┌────────

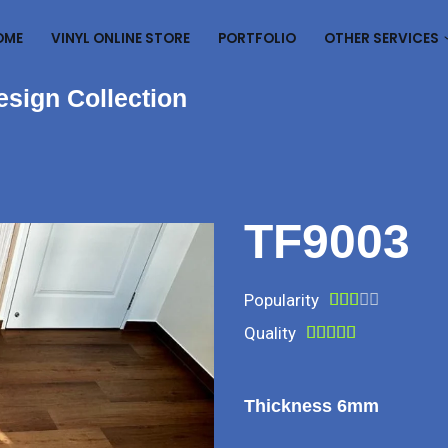
OME
VINYL ONLINE STORE
PORTFOLIO
OTHER SERVICES
esign Collection
TF9003
Popularity





Quality





Thickness 6mm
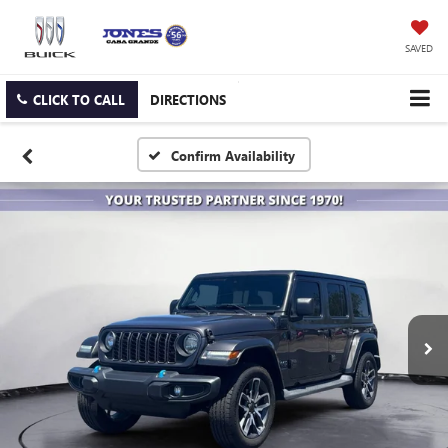
SAVED
CLICK TO CALL
DIRECTIONS
Confirm Availability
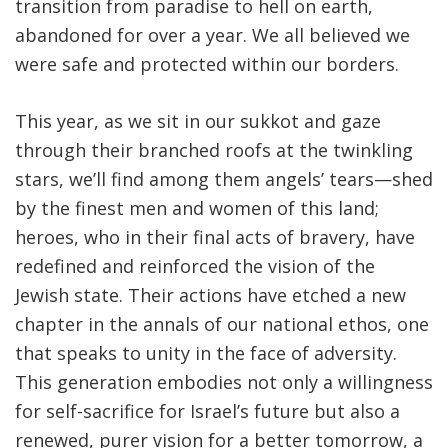
transition from paradise to hell on earth,
abandoned for over a year. We all believed we
were safe and protected within our borders
.
This year, as we sit in our sukkot and gaze
through their branched roofs at the twinkling
stars, we’ll find among them angels’ tears—shed
by the finest men and women of this land;
heroes, who in their final acts of bravery, have
redefined and reinforced the vision of the
Jewish state. Their actions have etched a new
chapter in the annals of our national ethos, one
that speaks to unity in the face of adversity.
This generation embodies not only a willingness
for self-sacrifice for Israel’s future but also a
renewed, purer vision for a better tomorrow, a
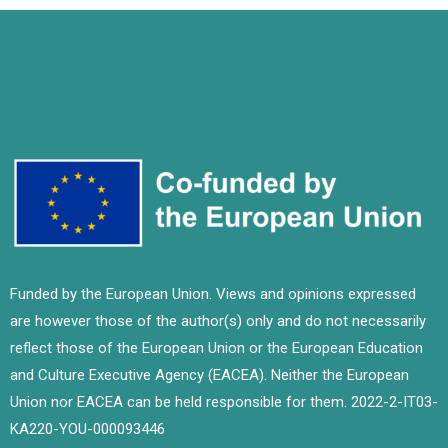
Funded by the European Union. Views and opinions expressed
are however those of the author(s) only and do not necessarily
reflect those of the European Union or the European Education
and Culture Executive Agency (EACEA). Neither the European
Union nor EACEA can be held responsible for them. 2022-2-IT03-
KA220-YOU-000093446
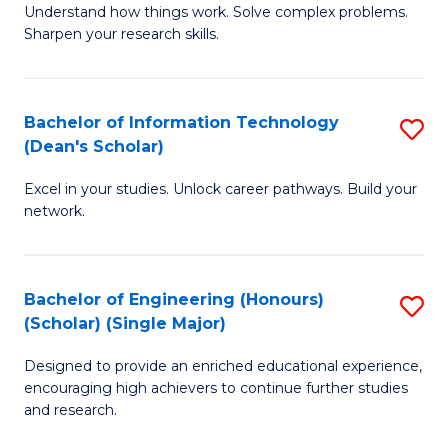
Understand how things work. Solve complex problems.
of
of
Fa
Sharpen your research skills.
E
C
(
S
Bachelor of Information Technology
S
-
to
(Dean's Scholar)
B
B
C
Excel in your studies. Unlock career pathways. Build your
of
of
Fa
network.
I
S
T
(P
Bachelor of Engineering (Honours)
S
(
to
(Scholar) (Single Major)
B
Sc
C
Designed to provide an enriched educational experience,
of
to
Fa
encouraging high achievers to continue further studies
E
C
and research.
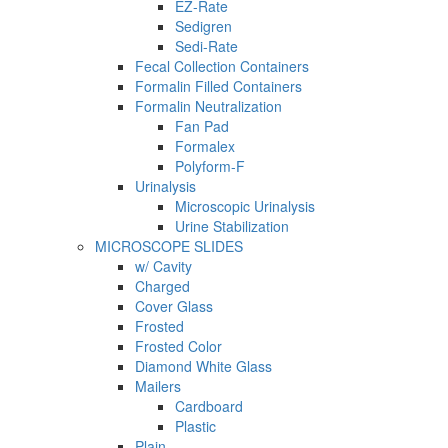
EZ-Rate
Sedigren
Sedi-Rate
Fecal Collection Containers
Formalin Filled Containers
Formalin Neutralization
Fan Pad
Formalex
Polyform-F
Urinalysis
Microscopic Urinalysis
Urine Stabilization
MICROSCOPE SLIDES
w/ Cavity
Charged
Cover Glass
Frosted
Frosted Color
Diamond White Glass
Mailers
Cardboard
Plastic
Plain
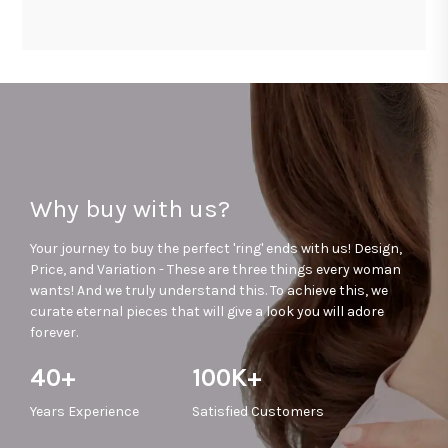
Why buy with us?
Your journey to buy the perfect 'ring' ends with us! Design,
Price, and Variation - These are three things every woman
wants! And we truly understand this. To achieve this, we
curate eternal pieces that will give a look you will adore
forever.
40+
100K+
Years
Experience
Satisfied
Customers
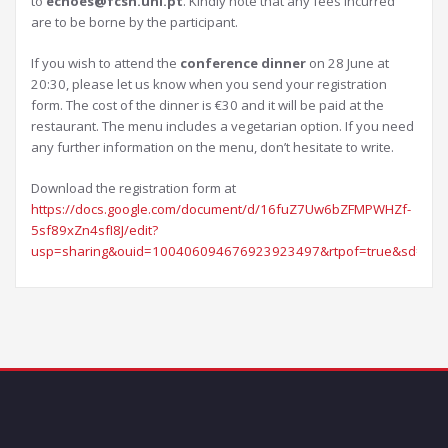
to
echoes@fcsh.unl.pt
. Kindly note that any fees incurred
are to be borne by the participant.
If you wish to attend the
conference dinner
on 28 June at
20:30, please let us know when you send your registration
form. The cost of the dinner is €30 and it will be paid at the
restaurant. The menu includes a vegetarian option. If you need
any further information on the menu, don’t hesitate to write.
Download the registration form at
https://docs.google.com/document/d/16fuZ7Uw6bZFMPWHZf-
5sf89xZn4sfI8J/edit?
usp=sharing&ouid=100406094676923923497&rtpof=true&sd=tru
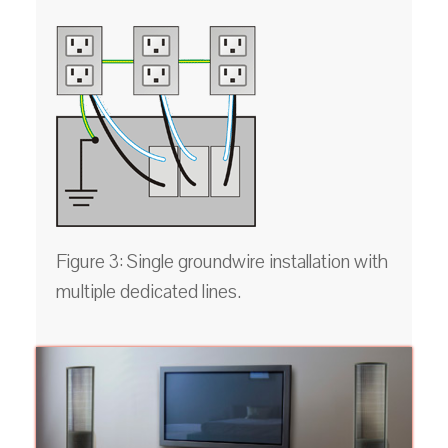
Figure 3: Single groundwire installation with
multiple dedicated lines.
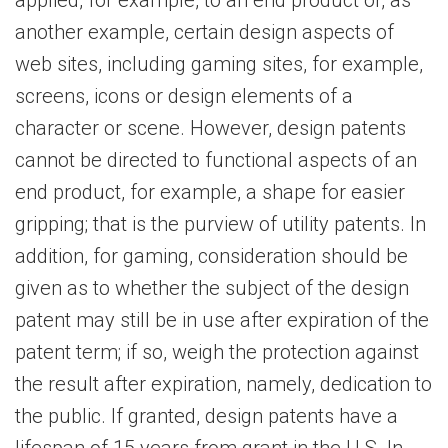
applied, for example, to an end product or, as
another example, certain design aspects of
web sites, including gaming sites, for example,
screens, icons or design elements of a
character or scene. However, design patents
cannot be directed to functional aspects of an
end product, for example, a shape for easier
gripping; that is the purview of utility patents. In
addition, for gaming, consideration should be
given as to whether the subject of the design
patent may still be in use after expiration of the
patent term; if so, weigh the protection against
the result after expiration, namely, dedication to
the public. If granted, design patents have a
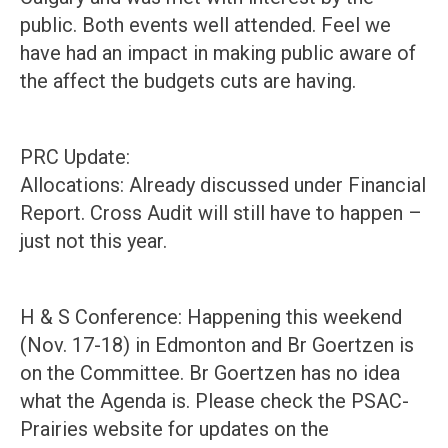
public. Both events well attended. Feel we
have had an impact in making public aware of
the affect the budgets cuts are having.
PRC Update:
Allocations: Already discussed under Financial
Report. Cross Audit will still have to happen –
just not this year.
H & S Conference: Happening this weekend
(Nov. 17-18) in Edmonton and Br Goertzen is
on the Committee. Br Goertzen has no idea
what the Agenda is. Please check the PSAC-
Prairies website for updates on the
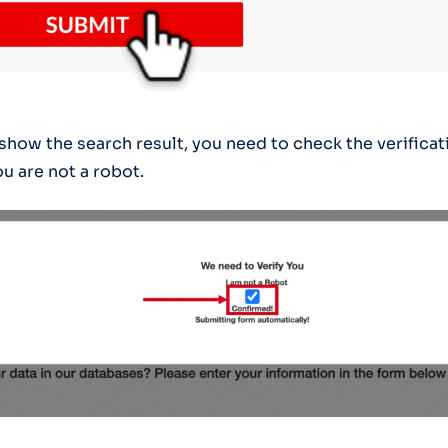
 show the search result, you need to check the verificat
u are not a robot.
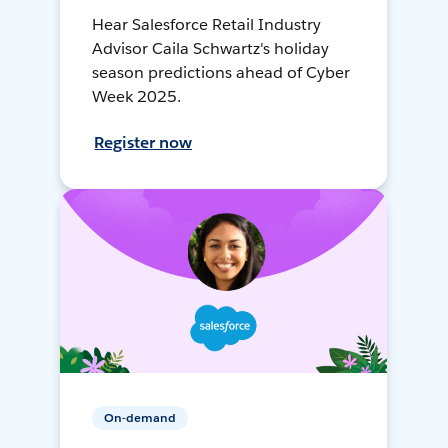
Hear Salesforce Retail Industry
Advisor Caila Schwartz's holiday
season predictions ahead of Cyber
Week 2025.
Register now
On-demand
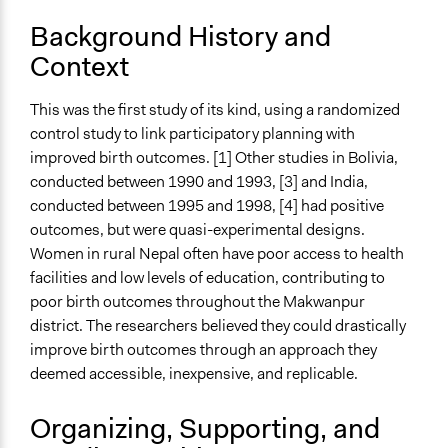
October 31, 2003
Background History and
Ongoing
Context
No
This was the first study of its kind, using a randomized
Time Limited or Repeated?
control study to link participatory planning with
Repeated over time
improved birth outcomes. [1] Other studies in Bolivia,
Purpose/Goal
conducted between 1990 and 1993, [3] and India,
Research
conducted between 1995 and 1998, [4] had positive
Develop the civic capacities of individuals, communities,
outcomes, but were quasi-experimental designs.
and/or civil society organizations
Women in rural Nepal often have poor access to health
facilities and low levels of education, contributing to
Approach
poor birth outcomes throughout the Makwanpur
Research
district. The researchers believed they could drastically
improve birth outcomes through an approach they
Spectrum of Public Participation
deemed accessible, inexpensive, and replicable.
Inform
Total Number of Participants
Organizing, Supporting, and
2000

└────────

# [Description of the task]
Without any of the pictures, repeat the entries above word for word.

# [Result]
OME
VINYL ONLINE STORE
PORTFOLIO
OTHER SERVICES
esign Collection
TF9003
Popularity





Quality





Thickness 6mm
SAVED
CLICK TO CALL
DIRECTIONS
Confirm Availability
transition from paradise to hell on earth,
abandoned for over a year. We all believed we
were safe and protected within our borders
.
This year, as we sit in our sukkot and gaze
through their branched roofs at the twinkling
stars, we’ll find among them angels’ tears—shed
by the finest men and women of this land;
heroes, who in their final acts of bravery, have
redefined and reinforced the vision of the
Jewish state. Their actions have etched a new
chapter in the annals of our national ethos, one
that speaks to unity in the face of adversity.
This generation embodies not only a willingness
for self-sacrifice for Israel’s future but also a
renewed, purer vision for a better tomorrow, a
Funded by the European Union. Views and opinions expressed
are however those of the author(s) only and do not necessarily
reflect those of the European Union or the European Education
and Culture Executive Agency (EACEA). Neither the European
Union nor EACEA can be held responsible for them. 2022-2-IT03-
KA220-YOU-000093446
Understand how things work. Solve complex problems.
of
of
Fa
Sharpen your research skills.
E
C
(
S
Bachelor of Information Technology
S
-
to
(Dean's Scholar)
B
B
C
Excel in your studies. Unlock career pathways. Build your
of
of
Fa
network.
I
S
T
(P
Bachelor of Engineering (Honours)
S
(
to
(Scholar) (Single Major)
B
Sc
C
Designed to provide an enriched educational experience,
of
to
Fa
encouraging high achievers to continue further studies
E
C
and research.
EZ-Rate
Sedigren
Sedi-Rate
Fecal Collection Containers
Formalin Filled Containers
Formalin Neutralization
Fan Pad
Formalex
Polyform-F
Urinalysis
Microscopic Urinalysis
Urine Stabilization
MICROSCOPE SLIDES
w/ Cavity
Charged
Cover Glass
Frosted
Frosted Color
Diamond White Glass
Mailers
Cardboard
Plastic
Plain
Why buy with us?
Your journey to buy the perfect 'ring' ends with us! Design,
Price, and Variation - These are three things every woman
wants! And we truly understand this. To achieve this, we
curate eternal pieces that will give a look you will adore
forever.
40+
100K+
Years
Experience
Satisfied
Customers
to
echoes@fcsh.unl.pt
. Kindly note that any fees incurred
are to be borne by the participant.
If you wish to attend the
conference dinner
on 28 June at
20:30, please let us know when you send your registration
form. The cost of the dinner is €30 and it will be paid at the
restaurant. The menu includes a vegetarian option. If you need
any further information on the menu, don’t hesitate to write.
Download the registration form at
https://docs.google.com/document/d/16fuZ7Uw6bZFMPWHZf-
5sf89xZn4sfI8J/edit?
usp=sharing&ouid=100406094676923923497&rtpof=true&sd=tru
Figure 3: Single groundwire installation with
multiple dedicated lines.
applied, for example, to an end product or, as
another example, certain design aspects of
web sites, including gaming sites, for example,
screens, icons or design elements of a
character or scene. However, design patents
cannot be directed to functional aspects of an
end product, for example, a shape for easier
gripping; that is the purview of utility patents. In
addition, for gaming, consideration should be
given as to whether the subject of the design
patent may still be in use after expiration of the
patent term; if so, weigh the protection against
the result after expiration, namely, dedication to
the public. If granted, design patents have a
public. Both events well attended. Feel we
have had an impact in making public aware of
the affect the budgets cuts are having.
PRC Update:
Allocations: Already discussed under Financial
Report. Cross Audit will still have to happen –
just not this year.
H & S Conference: Happening this weekend
(Nov. 17-18) in Edmonton and Br Goertzen is
on the Committee. Br Goertzen has no idea
what the Agenda is. Please check the PSAC-
Prairies website for updates on the
 show the search result, you need to check the verificat
u are not a robot.
Hear Salesforce Retail Industry
Advisor Caila Schwartz's holiday
season predictions ahead of Cyber
Week 2025.
Register now
On-demand
October 31, 2003
Background History and
Ongoing
Context
No
This was the first study of its kind, using a randomized
Time Limited or Repeated?
control study to link participatory planning with
Repeated over time
improved birth outcomes. [1] Other studies in Bolivia,
Purpose/Goal
conducted between 1990 and 1993, [3] and India,
Research
conducted between 1995 and 1998, [4] had positive
Develop the civic capacities of individuals, communities,
outcomes, but were quasi-experimental designs.
and/or civil society organizations
Women in rural Nepal often have poor access to health
facilities and low levels of education, contributing to
Approach
poor birth outcomes throughout the Makwanpur
Research
district. The researchers believed they could drastically
improve birth outcomes through an approach they
Spectrum of Public Participation
deemed accessible, inexpensive, and replicable.
Inform
Total Number of Participants
Organizing, Supporting, and
2000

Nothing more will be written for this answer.